Molécules organiques complexes identifiées par le télescope spatial James Webb autour de la protoétoile IRAS 2A. Crédit : NASA / ESA / CSA / L. Hustak (STScI) // Science : W. Rocha (Université de Leiden)
La NASA indique que, outre l’alcool, le télescope Webb a identifié de l’acide formique, du méthane et probablement de l’acide acétique. Ce sont des « ingrédients clés pour créer des mondes potentiellement habitables », a déclaré l’agence spatiale.
Un monde habitable est un monde qui a les conditions pour soutenir la vie, bien que cela ne signifie pas nécessairement qu’il y ait de la vie. La NASA recherche actuellement des mondes qui pourraient être habitables, certains d’entre eux pouvant même ressembler à la Terre recouverte d’océans.

Cette image a été capturée par le MIRI (Instrument moyen dans l’infrarouge) du télescope spatial James Webb de la NASA, dans une région proche de la protoétoile connue sous le nom d’IRAS 23385. L’image est une seule exposition à une longueur d’onde de 15 micromètres, attribuée à la couleur orange.
Les capacités puissantes du télescope Webb
Le télescope Webb – une collaboration scientifique entre la NASA, l’ESA et l’Agence spatiale canadienne – est conçu pour explorer les confins de l’univers et découvrir de nouvelles connaissances sur l’univers primordial. Mais il observe également des planètes intrigantes dans notre galaxie, ainsi que des planètes et des lunes de notre système solaire.
Voici comment Webb réalise des exploits sans précédent et continuera probablement de le faire pendant des décennies :
- Miroir géant : Le miroir de Webb, qui capte la lumière, a un diamètre de plus de 6,4 mètres. C’est plus de deux fois et demie plus grand que le miroir du télescope spatial Hubble. Capturer plus de lumière permet à Webb de voir des objets plus lointains et anciens. Comme décrit ci-dessus, le télescope observe des étoiles et des galaxies qui se sont formées il y a plus de 13 milliards d’années, seulement quelques centaines de millions d’années après le Big Bang.
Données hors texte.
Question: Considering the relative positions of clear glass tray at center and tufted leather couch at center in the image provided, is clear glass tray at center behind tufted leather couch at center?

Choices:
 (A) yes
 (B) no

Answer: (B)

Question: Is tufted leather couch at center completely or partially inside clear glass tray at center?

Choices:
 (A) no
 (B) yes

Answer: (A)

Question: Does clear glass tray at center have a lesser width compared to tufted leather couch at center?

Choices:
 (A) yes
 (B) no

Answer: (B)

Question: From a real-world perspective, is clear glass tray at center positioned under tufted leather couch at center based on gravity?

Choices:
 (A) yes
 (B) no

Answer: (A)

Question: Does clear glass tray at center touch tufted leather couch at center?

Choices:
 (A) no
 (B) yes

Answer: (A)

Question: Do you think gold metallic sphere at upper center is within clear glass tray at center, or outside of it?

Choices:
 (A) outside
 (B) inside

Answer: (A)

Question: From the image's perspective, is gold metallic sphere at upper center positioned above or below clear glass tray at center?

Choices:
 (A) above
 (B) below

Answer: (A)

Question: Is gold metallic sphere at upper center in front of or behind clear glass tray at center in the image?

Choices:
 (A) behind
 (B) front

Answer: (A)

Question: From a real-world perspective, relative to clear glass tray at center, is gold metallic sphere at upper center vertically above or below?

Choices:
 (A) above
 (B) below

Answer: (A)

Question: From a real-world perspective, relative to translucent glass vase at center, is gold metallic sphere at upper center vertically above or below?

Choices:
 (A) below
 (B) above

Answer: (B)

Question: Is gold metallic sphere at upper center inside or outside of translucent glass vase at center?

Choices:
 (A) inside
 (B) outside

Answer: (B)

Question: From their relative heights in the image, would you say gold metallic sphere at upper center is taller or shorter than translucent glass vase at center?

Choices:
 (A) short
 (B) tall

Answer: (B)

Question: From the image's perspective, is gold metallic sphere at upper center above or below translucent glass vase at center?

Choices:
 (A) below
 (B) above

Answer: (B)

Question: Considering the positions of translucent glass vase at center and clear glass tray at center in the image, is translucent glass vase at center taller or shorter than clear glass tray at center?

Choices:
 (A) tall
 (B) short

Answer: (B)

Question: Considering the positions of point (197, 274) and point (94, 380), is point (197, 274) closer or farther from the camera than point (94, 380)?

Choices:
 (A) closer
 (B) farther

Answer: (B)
- Vue infrarouge : Contrairement à Hubble, qui observe principalement la lumière visible pour nous, Webb est principalement un télescope infrarouge, ce qui signifie qu’il observe la lumière dans le spectre infrarouge. Cela nous permet de voir beaucoup plus de l’univers. L’infrarouge a des longueurs d’onde plus longues que la lumière visible, de sorte que les ondes lumineuses passent plus efficacement à travers les nuages cosmiques ; la lumière ne rencontre pas autant de collisions et n’est pas dispersée aussi fréquemment par ces particules densément regroupées. En fin de compte, la vision infrarouge de Webb peut pénétrer dans des endroits où Hubble ne peut pas aller.
- Observer des exoplanètes lointaines : Comme mentionné précédemment, le télescope Webb transporte des instruments spécialisés, les spectrographes, qui révolutionneront notre compréhension de ces mondes lointains. Les instruments peuvent déchiffrer quelles molécules (comme l’eau, le dioxyde de carbone et le méthane) se trouvent dans les atmosphères des exoplanètes lointaines, qu’elles soient des géantes gazeuses ou des mondes rocheux plus petits. Webb observera des exoplanètes dans la Voie lactée. Qui sait ce que nous allons découvrir ?
Des astronomes ont déjà trouvé avec succès des réactions chimiques intrigantes sur une planète située à 700 années-lumière, et, comme décrit ci-dessus, l’observatoire a commencé à observer l’un des endroits les plus attendus de l’univers : les planètes rocheuses de la taille de la Terre du système solaire TRAPPIST.